(NOTA AL LECTOR: ESTA CARTA HACE PARTE DE UNA COLECCIÓN ORGANIZADA DE MANERA CRONOLÓGICA, LEA ANTES "ADOPCIÓN DE POLIZONES", LUEGO "SOLO COVID Y YO")
Bogotá, 25 de abril de 2020, 2:30 a.m.
Bogotá, 25 de abril de 2020, 2:30 a.m.
Amigos,
Hoy les escribo insomne, tembloroso y lleno de sudor. Son las 2:30 en la madrugada y dudo mucho que pueda conciliar el sueño otra vez. Francamente, no pensé que fuera a escribirles de nuevo o tan pronto, pero siento que no tengo más remedio que pasar el resto de estas horas eternas frente al computador, hasta que llegue el crepúsculo y venza poco a poco esta oscuridad que me agobia. Tuve un sueño. ¡Qué va! Las cosas por su nombre: una de las pesadillas más siniestras que he tenido jamás.

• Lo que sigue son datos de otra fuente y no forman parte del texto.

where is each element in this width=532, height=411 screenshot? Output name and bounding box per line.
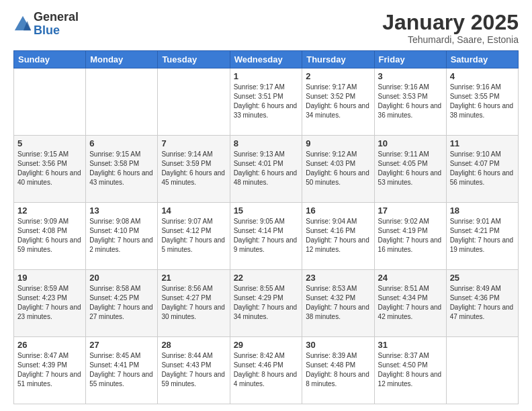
- day-info: Sunrise: 9:10 AM Sunset: 4:07 PM Dayligh…: [450, 150, 515, 187]
- day-cell-1-3: 8Sunrise: 9:13 AM Sunset: 4:01 PM Daylig…: [230, 136, 302, 203]
- day-info: Sunrise: 8:55 AM Sunset: 4:29 PM Dayligh…: [234, 284, 299, 322]
- day-info: Sunrise: 8:56 AM Sunset: 4:27 PM Dayligh…: [161, 284, 226, 322]
- calendar: Sunday Monday Tuesday Wednesday Thursday…: [13, 50, 519, 404]
- day-info: Sunrise: 9:16 AM Sunset: 3:55 PM Dayligh…: [450, 83, 515, 120]
- day-info: Sunrise: 8:59 AM Sunset: 4:23 PM Dayligh…: [17, 284, 82, 322]
- day-number: 15: [234, 205, 299, 216]
- day-cell-3-5: 24Sunrise: 8:51 AM Sunset: 4:34 PM Dayli…: [374, 270, 446, 337]
- day-number: 14: [161, 205, 226, 216]
- day-number: 25: [450, 273, 515, 283]
- day-number: 9: [306, 138, 370, 148]
- day-info: Sunrise: 9:17 AM Sunset: 3:51 PM Dayligh…: [234, 83, 299, 120]
- day-cell-2-3: 15Sunrise: 9:05 AM Sunset: 4:14 PM Dayli…: [230, 203, 302, 270]
- day-cell-0-4: 2Sunrise: 9:17 AM Sunset: 3:52 PM Daylig…: [302, 68, 374, 136]
- day-cell-1-1: 6Sunrise: 9:15 AM Sunset: 3:58 PM Daylig…: [86, 136, 158, 203]
- day-number: 31: [378, 340, 443, 350]
- day-cell-2-1: 13Sunrise: 9:08 AM Sunset: 4:10 PM Dayli…: [86, 203, 158, 270]
- logo-icon: [13, 15, 32, 34]
- day-info: Sunrise: 9:15 AM Sunset: 3:58 PM Dayligh…: [89, 150, 154, 187]
- day-info: Sunrise: 9:08 AM Sunset: 4:10 PM Dayligh…: [89, 217, 154, 255]
- day-cell-4-1: 27Sunrise: 8:45 AM Sunset: 4:41 PM Dayli…: [86, 337, 158, 404]
- day-cell-1-0: 5Sunrise: 9:15 AM Sunset: 3:56 PM Daylig…: [14, 136, 86, 203]
- day-cell-0-2: [158, 68, 230, 136]
- day-info: Sunrise: 9:04 AM Sunset: 4:16 PM Dayligh…: [306, 217, 370, 255]
- day-cell-3-4: 23Sunrise: 8:53 AM Sunset: 4:32 PM Dayli…: [302, 270, 374, 337]
- day-cell-0-1: [86, 68, 158, 136]
- day-number: 30: [306, 340, 370, 350]
- day-info: Sunrise: 8:42 AM Sunset: 4:46 PM Dayligh…: [234, 351, 299, 389]
- day-number: 21: [161, 273, 226, 283]
- month-title: January 2025: [382, 11, 519, 34]
- day-number: 24: [378, 273, 443, 283]
- header-thursday: Thursday: [302, 51, 374, 68]
- day-info: Sunrise: 8:53 AM Sunset: 4:32 PM Dayligh…: [306, 284, 370, 322]
- day-cell-0-5: 3Sunrise: 9:16 AM Sunset: 3:53 PM Daylig…: [374, 68, 446, 136]
- day-number: 4: [450, 71, 515, 81]
- day-info: Sunrise: 8:47 AM Sunset: 4:39 PM Dayligh…: [17, 351, 82, 389]
- day-info: Sunrise: 9:15 AM Sunset: 3:56 PM Dayligh…: [17, 150, 82, 187]
- day-number: 17: [378, 205, 443, 216]
- day-cell-3-2: 21Sunrise: 8:56 AM Sunset: 4:27 PM Dayli…: [158, 270, 230, 337]
- day-cell-2-2: 14Sunrise: 9:07 AM Sunset: 4:12 PM Dayli…: [158, 203, 230, 270]
- day-cell-4-3: 29Sunrise: 8:42 AM Sunset: 4:46 PM Dayli…: [230, 337, 302, 404]
- day-number: 19: [17, 273, 82, 283]
- day-number: 23: [306, 273, 370, 283]
- day-number: 26: [17, 340, 82, 350]
- day-info: Sunrise: 8:51 AM Sunset: 4:34 PM Dayligh…: [378, 284, 443, 322]
- header-saturday: Saturday: [446, 51, 518, 68]
- day-number: 8: [234, 138, 299, 148]
- day-cell-0-3: 1Sunrise: 9:17 AM Sunset: 3:51 PM Daylig…: [230, 68, 302, 136]
- page: General Blue January 2025 Tehumardi, Saa…: [0, 0, 532, 411]
- day-number: 3: [378, 71, 443, 81]
- day-cell-4-0: 26Sunrise: 8:47 AM Sunset: 4:39 PM Dayli…: [14, 337, 86, 404]
- day-cell-1-4: 9Sunrise: 9:12 AM Sunset: 4:03 PM Daylig…: [302, 136, 374, 203]
- day-cell-4-6: [446, 337, 518, 404]
- day-cell-1-5: 10Sunrise: 9:11 AM Sunset: 4:05 PM Dayli…: [374, 136, 446, 203]
- day-info: Sunrise: 8:45 AM Sunset: 4:41 PM Dayligh…: [89, 351, 154, 389]
- day-info: Sunrise: 8:44 AM Sunset: 4:43 PM Dayligh…: [161, 351, 226, 389]
- logo-blue: Blue: [34, 24, 79, 38]
- location-subtitle: Tehumardi, Saare, Estonia: [382, 34, 519, 45]
- day-number: 5: [17, 138, 82, 148]
- day-info: Sunrise: 9:11 AM Sunset: 4:05 PM Dayligh…: [378, 150, 443, 187]
- day-cell-4-5: 31Sunrise: 8:37 AM Sunset: 4:50 PM Dayli…: [374, 337, 446, 404]
- week-row-5: 26Sunrise: 8:47 AM Sunset: 4:39 PM Dayli…: [14, 337, 519, 404]
- week-row-4: 19Sunrise: 8:59 AM Sunset: 4:23 PM Dayli…: [14, 270, 519, 337]
- week-row-2: 5Sunrise: 9:15 AM Sunset: 3:56 PM Daylig…: [14, 136, 519, 203]
- day-cell-1-6: 11Sunrise: 9:10 AM Sunset: 4:07 PM Dayli…: [446, 136, 518, 203]
- day-info: Sunrise: 9:14 AM Sunset: 3:59 PM Dayligh…: [161, 150, 226, 187]
- day-cell-2-0: 12Sunrise: 9:09 AM Sunset: 4:08 PM Dayli…: [14, 203, 86, 270]
- day-number: 20: [89, 273, 154, 283]
- header-monday: Monday: [86, 51, 158, 68]
- day-cell-3-6: 25Sunrise: 8:49 AM Sunset: 4:36 PM Dayli…: [446, 270, 518, 337]
- day-info: Sunrise: 9:17 AM Sunset: 3:52 PM Dayligh…: [306, 83, 370, 120]
- day-info: Sunrise: 8:39 AM Sunset: 4:48 PM Dayligh…: [306, 351, 370, 389]
- title-area: January 2025 Tehumardi, Saare, Estonia: [382, 11, 519, 45]
- day-cell-3-0: 19Sunrise: 8:59 AM Sunset: 4:23 PM Dayli…: [14, 270, 86, 337]
- day-info: Sunrise: 9:16 AM Sunset: 3:53 PM Dayligh…: [378, 83, 443, 120]
- day-number: 2: [306, 71, 370, 81]
- day-info: Sunrise: 9:01 AM Sunset: 4:21 PM Dayligh…: [450, 217, 515, 255]
- day-cell-2-4: 16Sunrise: 9:04 AM Sunset: 4:16 PM Dayli…: [302, 203, 374, 270]
- day-cell-2-6: 18Sunrise: 9:01 AM Sunset: 4:21 PM Dayli…: [446, 203, 518, 270]
- day-cell-0-0: [14, 68, 86, 136]
- day-number: 27: [89, 340, 154, 350]
- day-cell-0-6: 4Sunrise: 9:16 AM Sunset: 3:55 PM Daylig…: [446, 68, 518, 136]
- day-number: 29: [234, 340, 299, 350]
- day-cell-1-2: 7Sunrise: 9:14 AM Sunset: 3:59 PM Daylig…: [158, 136, 230, 203]
- day-info: Sunrise: 9:13 AM Sunset: 4:01 PM Dayligh…: [234, 150, 299, 187]
- header-sunday: Sunday: [14, 51, 86, 68]
- day-number: 12: [17, 205, 82, 216]
- day-number: 16: [306, 205, 370, 216]
- day-info: Sunrise: 8:49 AM Sunset: 4:36 PM Dayligh…: [450, 284, 515, 322]
- day-info: Sunrise: 9:02 AM Sunset: 4:19 PM Dayligh…: [378, 217, 443, 255]
- logo: General Blue: [13, 11, 79, 38]
- day-number: 10: [378, 138, 443, 148]
- day-number: 22: [234, 273, 299, 283]
- day-info: Sunrise: 9:09 AM Sunset: 4:08 PM Dayligh…: [17, 217, 82, 255]
- day-number: 28: [161, 340, 226, 350]
- day-cell-4-4: 30Sunrise: 8:39 AM Sunset: 4:48 PM Dayli…: [302, 337, 374, 404]
- day-info: Sunrise: 8:37 AM Sunset: 4:50 PM Dayligh…: [378, 351, 443, 389]
- logo-text: General Blue: [34, 11, 79, 38]
- header: General Blue January 2025 Tehumardi, Saa…: [13, 11, 519, 45]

De pronto están todos allí, todos aquellos con quienes me he cruzado en la vida. Allí sobre ese parque infinito de eucaliptos que casi rozan el cielo, de aves que revolotean buscando un lugar donde anidar, con esa brisa que eriza la piel y ese sol intenso que abraza. Puedo ver a mis compañeros de colegio y de universidad; están también mis entrañables amigos de siempre, reconozco a algunos de mis estudiantes entre la multitud y a aquellos profesores que me cambiaron la vida. También puedo ver a mi madre con su sonrisa iluminada, a mi hermana llena de esa energía desbordante, a mi sobrina de ojos cálidos y brillantes, y hasta a mi papá, tan vivo, con esa mirada que lo delataba a veces, esa mezcla entre ternura y nostalgia que le afloraba desde algún lugar de sus recuerdos. Y todos se abrazan, y celebran el fin de la pandemia, el inicio de una nueva vida; y se estrechan las manos, y se reparten besos, pero nadie parece notar mi presencia. Quiero participar de la gran algarabía y los llamo, los llamo por sus nombres: ¡Lukas! ¡Natalia! ¡Jhon! ¡Mamá! ¡Mariana! Quiero volver a sentir ese abrazo de mi gente más querida, esas manos arrugadas por exceso de laburo y de sol de mis ancestros que se conectan con las mías, esa alegría de mis estudiantes cuando nos encontramos por los pasillos de la Facultad. Pero nadie me escucha, nadie nota mi presencia. Entonces, ya no los llamo, ¡les grito! Y en ese momento, el suelo que me sostiene comienza a moverse, siento su palpitar y un agujero se comienza abrir entre mis pies. Las antiguas ramas de los árboles me atrapan, se van enredando entre mis tobillos y yo me voy enterrando lentamente con ellas, desapareciendo en la invisibilidad que me condena; pedir auxilio es en vano, ¿recuerdan? Nadie escucha, nadie nota mi presencia. Ahora la tierra va llegando a mi pecho. Un último grito marca el momento en el que mi cabeza se oculta y vuelvo al vientre del planeta. Solo queda la oscuridad perpetua y un olor, un sabor de tierra húmeda, que me va dejando sin aliento.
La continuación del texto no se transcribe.